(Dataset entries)
*** Block opens ***

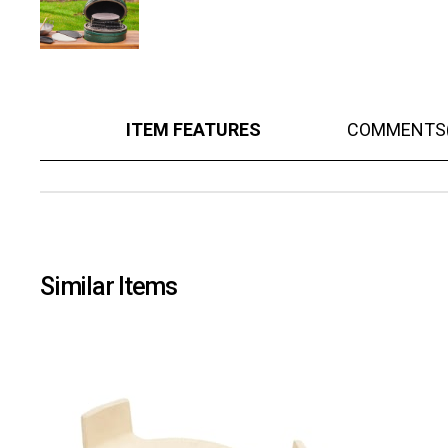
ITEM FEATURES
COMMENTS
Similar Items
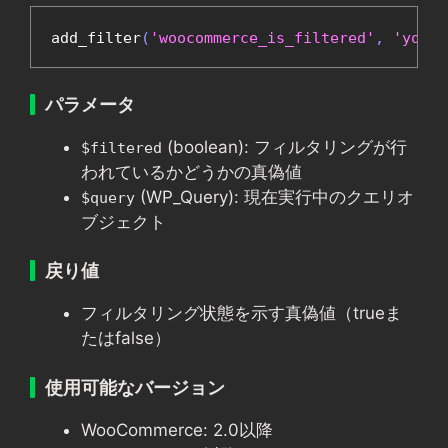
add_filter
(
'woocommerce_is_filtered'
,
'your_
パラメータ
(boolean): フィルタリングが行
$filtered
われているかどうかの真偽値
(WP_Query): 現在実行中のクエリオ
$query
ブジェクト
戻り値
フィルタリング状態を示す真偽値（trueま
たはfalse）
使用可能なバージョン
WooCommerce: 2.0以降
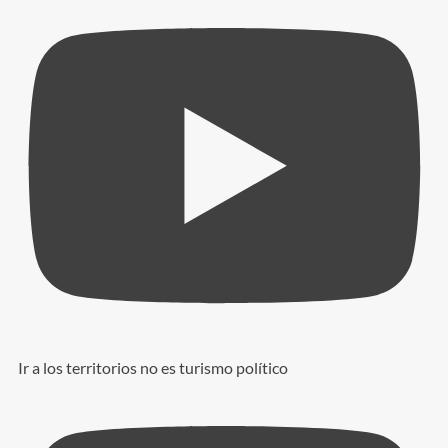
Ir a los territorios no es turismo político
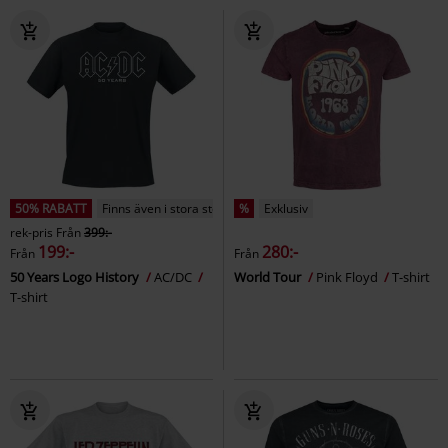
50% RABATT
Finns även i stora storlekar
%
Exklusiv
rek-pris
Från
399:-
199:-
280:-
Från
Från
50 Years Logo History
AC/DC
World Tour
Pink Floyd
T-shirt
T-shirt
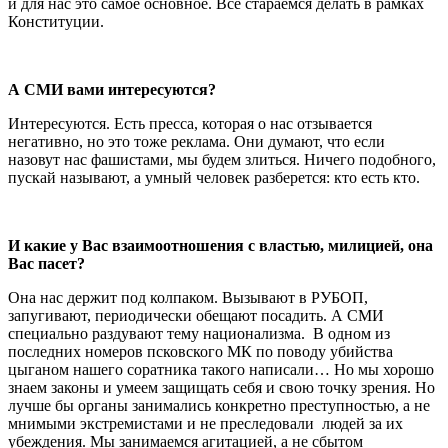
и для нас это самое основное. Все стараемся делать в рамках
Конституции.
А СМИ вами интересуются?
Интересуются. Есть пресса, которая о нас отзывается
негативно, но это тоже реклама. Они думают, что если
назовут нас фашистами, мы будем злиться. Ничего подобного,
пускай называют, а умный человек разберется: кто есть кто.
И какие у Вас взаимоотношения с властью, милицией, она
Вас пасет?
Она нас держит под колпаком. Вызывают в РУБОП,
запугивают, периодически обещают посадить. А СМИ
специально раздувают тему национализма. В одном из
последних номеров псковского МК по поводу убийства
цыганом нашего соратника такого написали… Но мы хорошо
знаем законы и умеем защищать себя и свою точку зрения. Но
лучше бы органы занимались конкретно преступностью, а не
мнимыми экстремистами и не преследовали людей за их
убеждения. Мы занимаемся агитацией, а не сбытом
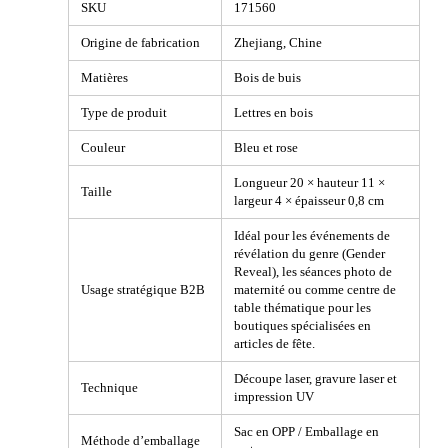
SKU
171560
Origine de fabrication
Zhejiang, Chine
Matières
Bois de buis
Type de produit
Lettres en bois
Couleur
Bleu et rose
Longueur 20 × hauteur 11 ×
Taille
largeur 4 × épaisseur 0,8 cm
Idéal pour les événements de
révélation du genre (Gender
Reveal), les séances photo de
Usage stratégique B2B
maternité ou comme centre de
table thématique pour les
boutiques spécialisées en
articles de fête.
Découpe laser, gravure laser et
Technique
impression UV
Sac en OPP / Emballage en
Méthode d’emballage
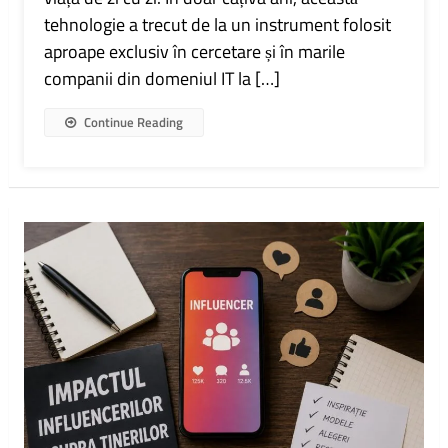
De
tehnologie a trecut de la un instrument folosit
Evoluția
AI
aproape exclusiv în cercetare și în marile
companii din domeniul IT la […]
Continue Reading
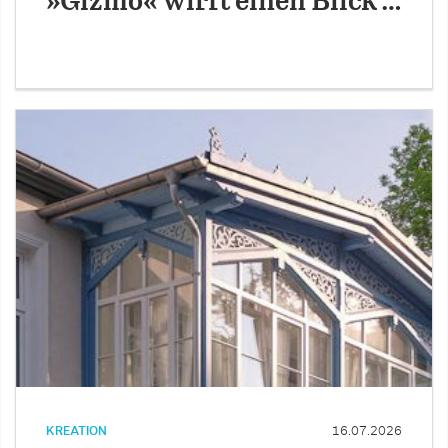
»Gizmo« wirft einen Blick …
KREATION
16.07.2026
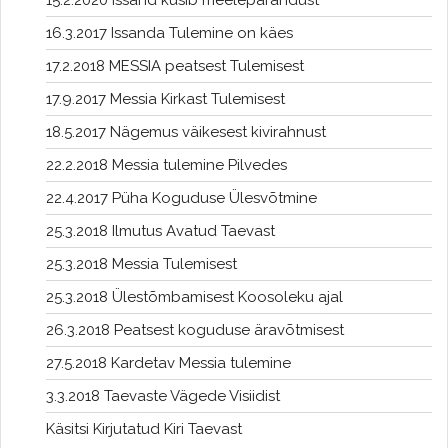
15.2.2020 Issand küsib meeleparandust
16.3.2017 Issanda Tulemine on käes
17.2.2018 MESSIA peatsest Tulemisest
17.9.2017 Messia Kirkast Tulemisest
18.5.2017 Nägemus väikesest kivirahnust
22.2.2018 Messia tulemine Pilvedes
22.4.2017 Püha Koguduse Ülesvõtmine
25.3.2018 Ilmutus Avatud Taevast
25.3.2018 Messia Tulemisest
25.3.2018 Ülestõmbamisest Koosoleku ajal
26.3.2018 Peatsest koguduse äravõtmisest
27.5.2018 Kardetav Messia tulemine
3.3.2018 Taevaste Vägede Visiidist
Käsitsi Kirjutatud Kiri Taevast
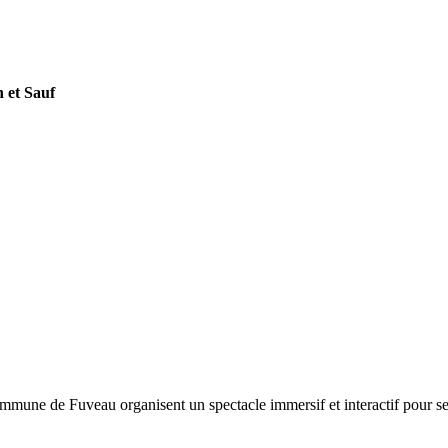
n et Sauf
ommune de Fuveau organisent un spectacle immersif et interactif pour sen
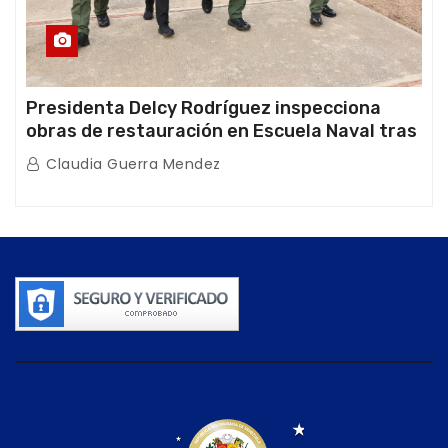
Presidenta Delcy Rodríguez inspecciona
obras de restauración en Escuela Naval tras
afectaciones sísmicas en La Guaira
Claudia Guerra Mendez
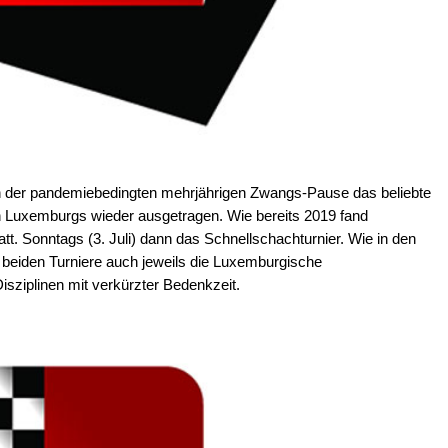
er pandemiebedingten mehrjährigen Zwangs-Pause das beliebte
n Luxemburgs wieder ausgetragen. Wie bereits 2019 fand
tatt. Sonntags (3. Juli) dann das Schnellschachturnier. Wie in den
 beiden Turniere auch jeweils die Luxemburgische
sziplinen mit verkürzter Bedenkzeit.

*** Block closes ***

§ **Work request**: Could you reproduce the records above exactly, leaving out the pictures?

§ **Task output**:
ITEM FEATURES
COMMENTS
Similar Items
add_filter
(
'woocommerce_is_filtered'
,
'your_
パラメータ
(boolean): フィルタリングが行
$filtered
われているかどうかの真偽値
(WP_Query): 現在実行中のクエリオ
$query
ブジェクト
戻り値
フィルタリング状態を示す真偽値（trueま
たはfalse）
使用可能なバージョン
WooCommerce: 2.0以降
Ir a los territorios no es turismo político
50% RABATT
Finns även i stora storlekar
%
Exklusiv
rek-pris
Från
399:-
199:-
280:-
Från
Från
50 Years Logo History
AC/DC
World Tour
Pink Floyd
T-shirt
T-shirt
и для нас это самое основное. Все стараемся делать в рамках
Конституции.
А СМИ вами интересуются?
Интересуются. Есть пресса, которая о нас отзывается
негативно, но это тоже реклама. Они думают, что если
назовут нас фашистами, мы будем злиться. Ничего подобного,
пускай называют, а умный человек разберется: кто есть кто.
И какие у Вас взаимоотношения с властью, милицией, она
Вас пасет?
Она нас держит под колпаком. Вызывают в РУБОП,
запугивают, периодически обещают посадить. А СМИ
специально раздувают тему национализма. В одном из
последних номеров псковского МК по поводу убийства
цыганом нашего соратника такого написали… Но мы хорошо
знаем законы и умеем защищать себя и свою точку зрения. Но
лучше бы органы занимались конкретно преступностью, а не
мнимыми экстремистами и не преследовали людей за их
убеждения. Мы занимаемся агитацией, а не сбытом
SKU
171560
Origine de fabrication
Zhejiang, Chine
Matières
Bois de buis
Type de produit
Lettres en bois
Couleur
Bleu et rose
Longueur 20 × hauteur 11 ×
Taille
largeur 4 × épaisseur 0,8 cm
Idéal pour les événements de
révélation du genre (Gender
Reveal), les séances photo de
Usage stratégique B2B
maternité ou comme centre de
table thématique pour les
boutiques spécialisées en
articles de fête.
Découpe laser, gravure laser et
Technique
impression UV
Sac en OPP / Emballage en
Méthode d’emballage
De
tehnologie a trecut de la un instrument folosit
Evoluția
AI
aproape exclusiv în cercetare și în marile
companii din domeniul IT la […]
Continue Reading
»Gizmo« wirft einen Blick …
KREATION
16.07.2026
15.2.2020 Issand küsib meeleparandust
16.3.2017 Issanda Tulemine on käes
17.2.2018 MESSIA peatsest Tulemisest
17.9.2017 Messia Kirkast Tulemisest
18.5.2017 Nägemus väikesest kivirahnust
22.2.2018 Messia tulemine Pilvedes
22.4.2017 Püha Koguduse Ülesvõtmine
25.3.2018 Ilmutus Avatud Taevast
25.3.2018 Messia Tulemisest
25.3.2018 Ülestõmbamisest Koosoleku ajal
26.3.2018 Peatsest koguduse äravõtmisest
27.5.2018 Kardetav Messia tulemine
3.3.2018 Taevaste Vägede Visiidist
Käsitsi Kirjutatud Kiri Taevast
n et Sauf
ommune de Fuveau organisent un spectacle immersif et interactif pour sen
Presidenta Delcy Rodríguez inspecciona
obras de restauración en Escuela Naval tras
afectaciones sísmicas en La Guaira
Claudia Guerra Mendez
er pandemiebedingten mehrjährigen Zwangs-Pause das beliebte
n Luxemburgs wieder ausgetragen. Wie bereits 2019 fand
tatt. Sonntags (3. Juli) dann das Schnellschachturnier. Wie in den
 beiden Turniere auch jeweils die Luxemburgische
sziplinen mit verkürzter Bedenkzeit.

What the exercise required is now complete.